Biden's Officials In Talks With Iran On Resuming US Participation In Nuclear Deal -Reports

TEL AVIV (Pakistan Point News / Sputnik - 17th January, 2021) The administration of US President-elect Joe Biden is in the midst of talks with Iran on conditions for Washington's return to the nuclear deal and Israel expects that new provisions will be added to the agreement, the Israeli Channel 12 (Keshet 12) reports.

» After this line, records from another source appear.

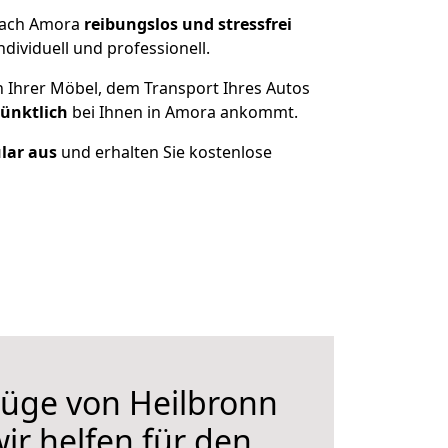
 nach Amora
reibungslos und stressfrei
ividuell und professionell.
n Ihrer Möbel, dem Transport Ihres Autos
pünktlich
bei Ihnen in Amora ankommt.
ular aus
und erhalten Sie kostenlose
üge von Heilbronn
ir helfen für den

Officials from the Biden administration have informed Israel that work is already being done on finding an opportunity to have the US return to the Joint Comprehensive Plan of Action (JCPOA), also known as the Iran nuclear deal. According to Channel 12, Israel will try to secure an improvement of the agreement which will include limits on supporting "terrorism activities" and Iran's ballistic missile program.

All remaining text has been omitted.